Isengildina-Massa, Olga

Committee Member

Willis, David B

Committee Member

Bridges, William C

Abstract

The research is comprised with three studies to implement statistical tools for examining two economic issues: the impact of a regional agricultural campaign on participating restaurants and efforts of U.S. Department of Agriculture (USDA) forecasting reports in agricultural commodity markets. The first study examined how various components of the Certified South Carolina campaign are valued by participating restaurants. A choice experiment was conducted to estimate the average willingness to pay (WTP) for each campaign component using a mixed logit model. Three existing campaign components--Labeling, Multimedia Advertising, and the 'Fresh on the Menu' program were found to have a significant positive economic value.

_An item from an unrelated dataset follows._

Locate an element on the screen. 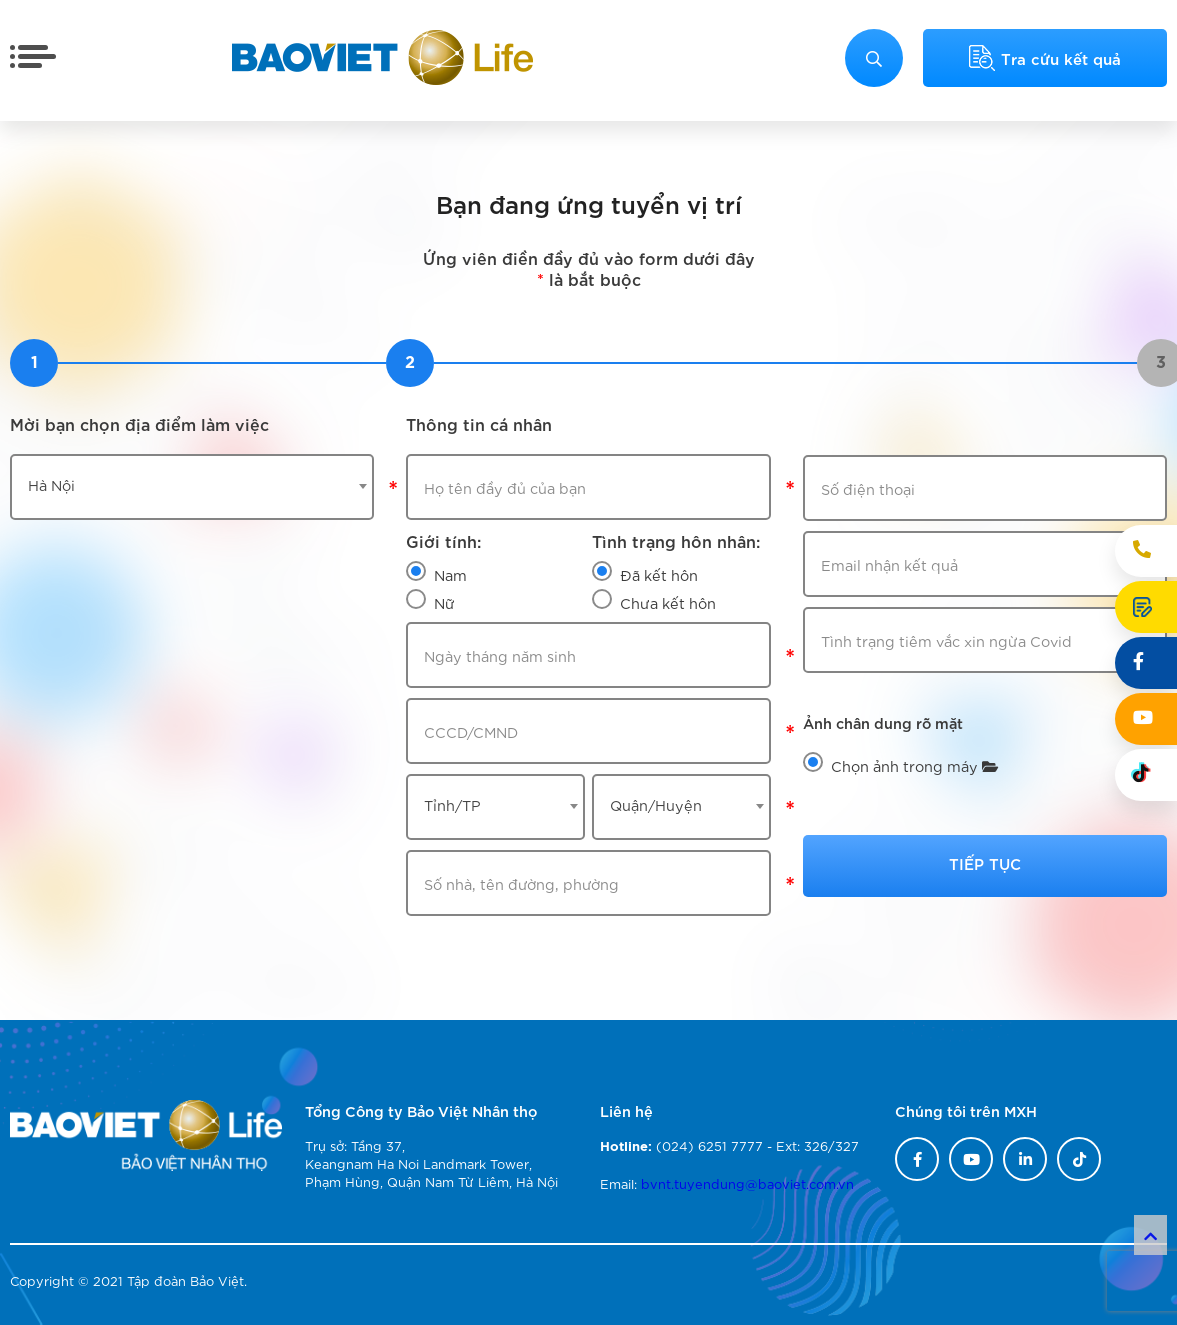 This screenshot has width=1177, height=1325. Hà Nội [textbox] is located at coordinates (51, 484).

Results also revealed that the type of restaurant, the level of satisfaction with the campaign, and the factors motivating participation significantly affected restaurants' WTP for the campaign components. The second study evaluated the revision inefficiencies of all supply, demand, and price categories of World Agricultural Supply and Demand Estimates (WASDE) forecasts for U.S. corn, soybeans, wheat, and cotton. Significant correlations between consecutive forecast revisions were found in all crops, all categories except for the seed category in wheat forecasts. This study also developed a statistical procedure for correction of inefficiencies. The procedure took into account the issue of outliers, the impact of forecasts size and direction, and the stability of revision inefficiency. Findings suggested that the adjustment procedure has the highest potential for improving accuracy in corn, wheat, and cotton production forecasts. The third study evaluated the impact of four public reports and one private report on the cotton market: Export Sales, Crop Processing, World Agricultural Supply and Demand Estimates (WASDE), Perspective Planting, and Cotton This Month. The 'best fitting' GARCH-type models were selected separately for the daily cotton futures close-to-close, close-to-open, and open-to-close returns from January 1995 through January 2012. In measuring the report effects, we controlled for the day-of-week, seasonality, stock level, and weekend-holiday effects on cotton futures returns. We found statistically significant impacts of the WASDE and Perspective Planting reports on cotton returns. Furthermore, results indicated that the progression of market reaction varied across reports.